**EXTRACTED INFORMATION:**

»»

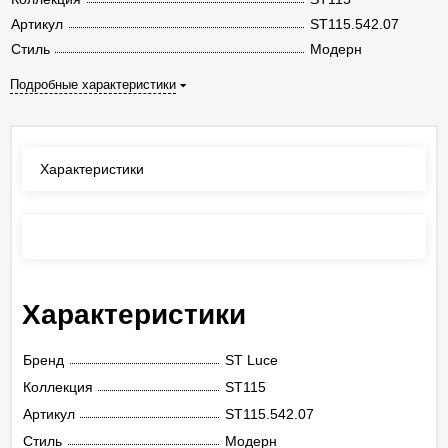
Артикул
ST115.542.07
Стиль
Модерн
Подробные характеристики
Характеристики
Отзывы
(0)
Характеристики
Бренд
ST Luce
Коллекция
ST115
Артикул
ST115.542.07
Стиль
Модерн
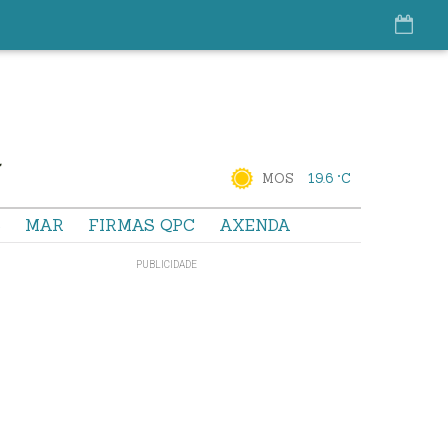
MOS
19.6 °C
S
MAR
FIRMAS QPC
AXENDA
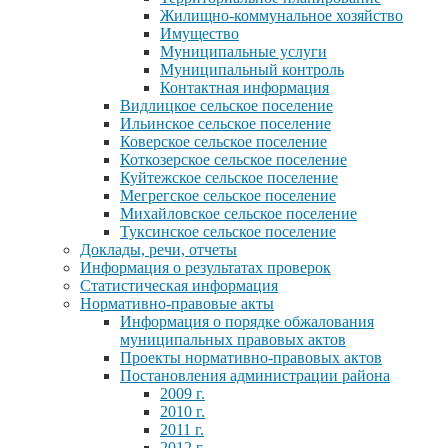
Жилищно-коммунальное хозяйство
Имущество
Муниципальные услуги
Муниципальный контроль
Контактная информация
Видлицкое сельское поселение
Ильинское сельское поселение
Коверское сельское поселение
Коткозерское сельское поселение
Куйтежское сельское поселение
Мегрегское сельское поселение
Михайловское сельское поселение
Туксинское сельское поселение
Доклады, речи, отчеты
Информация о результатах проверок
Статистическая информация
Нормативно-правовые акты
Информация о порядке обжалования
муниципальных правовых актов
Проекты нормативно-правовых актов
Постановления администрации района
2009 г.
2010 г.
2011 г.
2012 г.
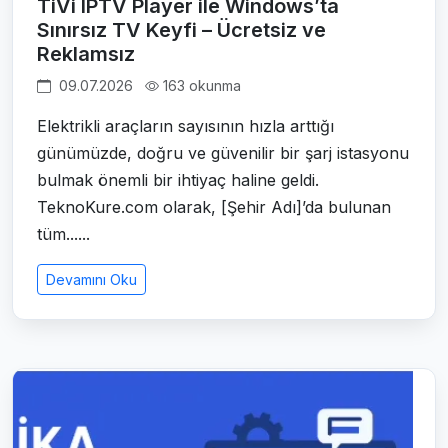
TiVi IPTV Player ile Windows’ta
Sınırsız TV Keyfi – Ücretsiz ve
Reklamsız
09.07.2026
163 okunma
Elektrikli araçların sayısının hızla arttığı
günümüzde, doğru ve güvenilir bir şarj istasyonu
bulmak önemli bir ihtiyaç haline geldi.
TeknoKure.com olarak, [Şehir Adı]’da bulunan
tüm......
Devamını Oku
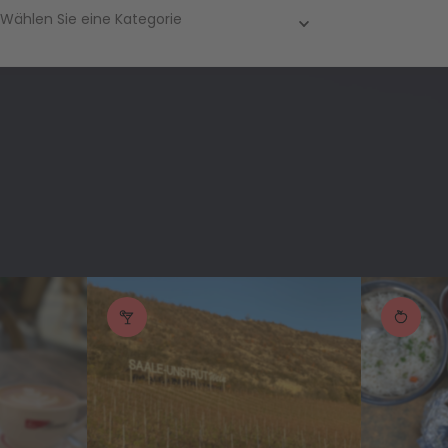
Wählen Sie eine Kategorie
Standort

««

**WHAT THE TASK ASKS:** Type out all of the records exactly, leaving out any picture.

**EXERCISE SOLUTION:**
Артикул
ST115.542.07
Стиль
Модерн
Подробные характеристики
Характеристики
Отзывы
(0)
Характеристики
Бренд
ST Luce
Коллекция
ST115
Артикул
ST115.542.07
Стиль
Модерн
MOS
19.6 °C
S
MAR
FIRMAS QPC
AXENDA
Жилищно-коммунальное хозяйство
Имущество
Муниципальные услуги
Муниципальный контроль
Контактная информация
Видлицкое сельское поселение
Ильинское сельское поселение
Коверское сельское поселение
Коткозерское сельское поселение
Куйтежское сельское поселение
Мегрегское сельское поселение
Михайловское сельское поселение
Туксинское сельское поселение
Доклады, речи, отчеты
Информация о результатах проверок
Статистическая информация
Нормативно-правовые акты
Информация о порядке обжалования
муниципальных правовых актов
Проекты нормативно-правовых актов
Постановления администрации района
2009 г.
2010 г.
2011 г.
2012 г.
TiVi IPTV Player ile Windows’ta
Sınırsız TV Keyfi – Ücretsiz ve
Reklamsız
09.07.2026
163 okunma
Elektrikli araçların sayısının hızla arttığı
günümüzde, doğru ve güvenilir bir şarj istasyonu
bulmak önemli bir ihtiyaç haline geldi.
TeknoKure.com olarak, [Şehir Adı]’da bulunan
tüm......
Devamını Oku
Wählen Sie eine Kategorie
Standort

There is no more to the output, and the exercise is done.